Your task
Copy the data verbatim and leave out every picture.

Given entries
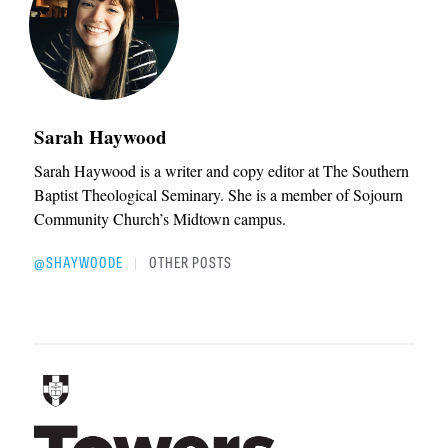
Sarah Haywood
Sarah Haywood is a writer and copy editor at The Southern
Baptist Theological Seminary. She is a member of Sojourn
Community Church’s Midtown campus.
@SHAYWOODE
OTHER POSTS
|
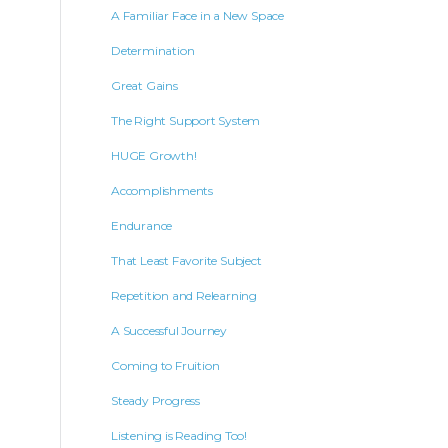
A Familiar Face in a New Space
Determination
Great Gains
The Right Support System
HUGE Growth!
Accomplishments
Endurance
That Least Favorite Subject
Repetition and Relearning
A Successful Journey
Coming to Fruition
Steady Progress
Listening is Reading Too!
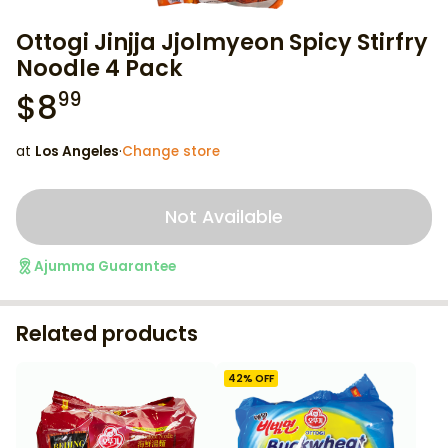
Ottogi Jinjja Jjolmyeon Spicy Stirfry
Noodle 4 Pack
$
8
99
at
Los Angeles
·
Change store
Not Available
Ajumma Guarantee
Related products
42
% OFF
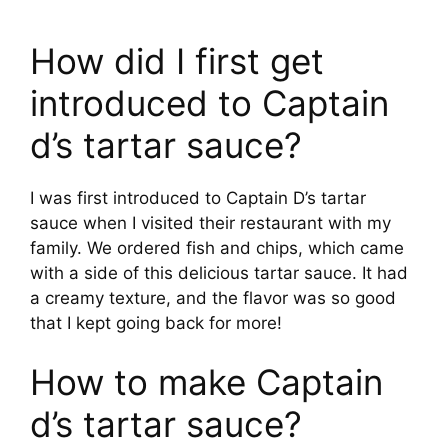
How did I first get
introduced to Captain
d’s tartar sauce?
I was first introduced to Captain D’s tartar
sauce when I visited their restaurant with my
family. We ordered fish and chips, which came
with a side of this delicious tartar sauce. It had
a creamy texture, and the flavor was so good
that I kept going back for more!
How to make Captain
d’s tartar sauce?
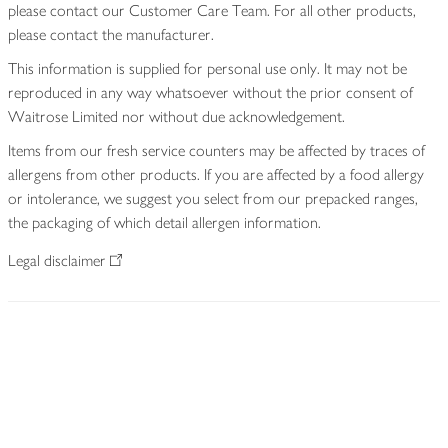
please contact our Customer Care Team. For all other products,
please contact the manufacturer.
This information is supplied for personal use only. It may not be
reproduced in any way whatsoever without the prior consent of
Waitrose Limited nor without due acknowledgement.
Items from our fresh service counters may be affected by traces of
allergens from other products. If you are affected by a food allergy
or intolerance, we suggest you select from our prepacked ranges,
the packaging of which detail allergen information.
Legal disclaimer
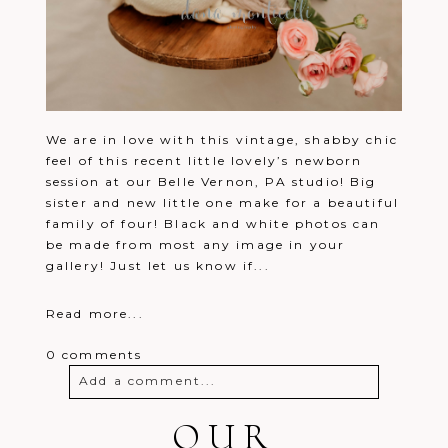
We are in love with this vintage, shabby chic
feel of this recent little lovely’s newborn
session at our Belle Vernon, PA studio! Big
sister and new little one make for a beautiful
family of four! Black and white photos can
be made from most any image in your
gallery! Just let us know if...
Read more...
0 comments
Add a comment...
Your email is
OUR
never
published or
shared. Required fields are marked *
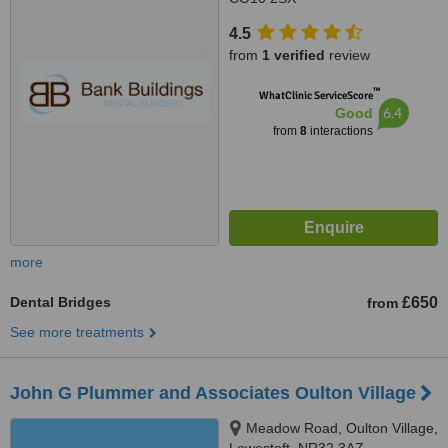
4.5
from
1 verified
review
™
WhatClinic ServiceScore
6.4
Good
from
8
interactions
more
Dental Bridges
£650
from
See more treatments
John G Plummer and Associates Oulton Village
Meadow Road, Oulton Village,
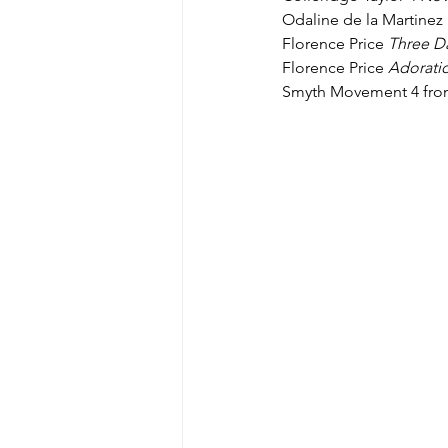
Odaline de la Martinez 
Florence Price 
Three D
Florence Price 
Adorati
Smyth Movement 4 fro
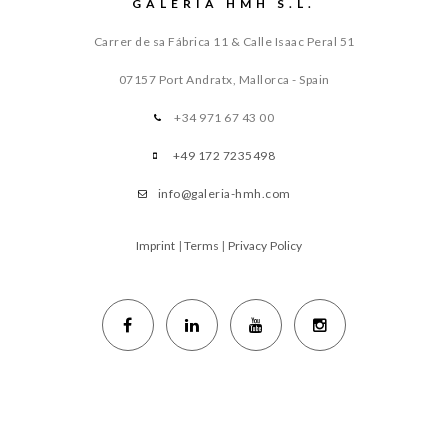
GALERIA HMH S.L.
Carrer de sa Fábrica 11 & Calle Isaac Peral 51
07157 Port Andratx, Mallorca - Spain
+34 971 67 43 00
+49 172 7235498
info@galeria-hmh.com
Imprint
|
Terms
|
Privacy Policy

Solution to the exercise
Sarah Haywood
Sarah Haywood is a writer and copy editor at The Southern
Baptist Theological Seminary. She is a member of Sojourn
Community Church’s Midtown campus.
@SHAYWOODE
OTHER POSTS
|
A Familiar Face in a New Space
Determination
Great Gains
The Right Support System
HUGE Growth!
Accomplishments
Endurance
That Least Favorite Subject
Repetition and Relearning
A Successful Journey
Coming to Fruition
Steady Progress
Listening is Reading Too!
Ottogi Jinjja Jjolmyeon Spicy Stirfry
Noodle 4 Pack
$
8
99
at
Los Angeles
·
Change store
Not Available
Ajumma Guarantee
Related products
42
% OFF
How did I first get
introduced to Captain
d’s tartar sauce?
I was first introduced to Captain D’s tartar
sauce when I visited their restaurant with my
family. We ordered fish and chips, which came
with a side of this delicious tartar sauce. It had
a creamy texture, and the flavor was so good
that I kept going back for more!
How to make Captain
d’s tartar sauce?
please contact our Customer Care Team. For all other products,
please contact the manufacturer.
This information is supplied for personal use only. It may not be
reproduced in any way whatsoever without the prior consent of
Waitrose Limited nor without due acknowledgement.
Items from our fresh service counters may be affected by traces of
allergens from other products. If you are affected by a food allergy
or intolerance, we suggest you select from our prepacked ranges,
the packaging of which detail allergen information.
Legal disclaimer
We are in love with this vintage, shabby chic
feel of this recent little lovely’s newborn
session at our Belle Vernon, PA studio! Big
sister and new little one make for a beautiful
family of four! Black and white photos can
be made from most any image in your
gallery! Just let us know if...
Read more...
0 comments
Add a comment...
Your email is
OUR
never
published or
shared. Required fields are marked *
4.5
from
1 verified
review
™
WhatClinic ServiceScore
6.4
Good
from
8
interactions
more
Dental Bridges
£650
from
See more treatments
John G Plummer and Associates Oulton Village
Meadow Road, Oulton Village,
Odaline de la Martinez 
Florence Price 
Three D
Florence Price 
Adorati
Smyth Movement 4 fro
GALERIA HMH S.L.
Carrer de sa Fábrica 11 & Calle Isaac Peral 51
07157 Port Andratx, Mallorca - Spain
+34 971 67 43 00
+49 172 7235498
info@galeria-hmh.com
Imprint
|
Terms
|
Privacy Policy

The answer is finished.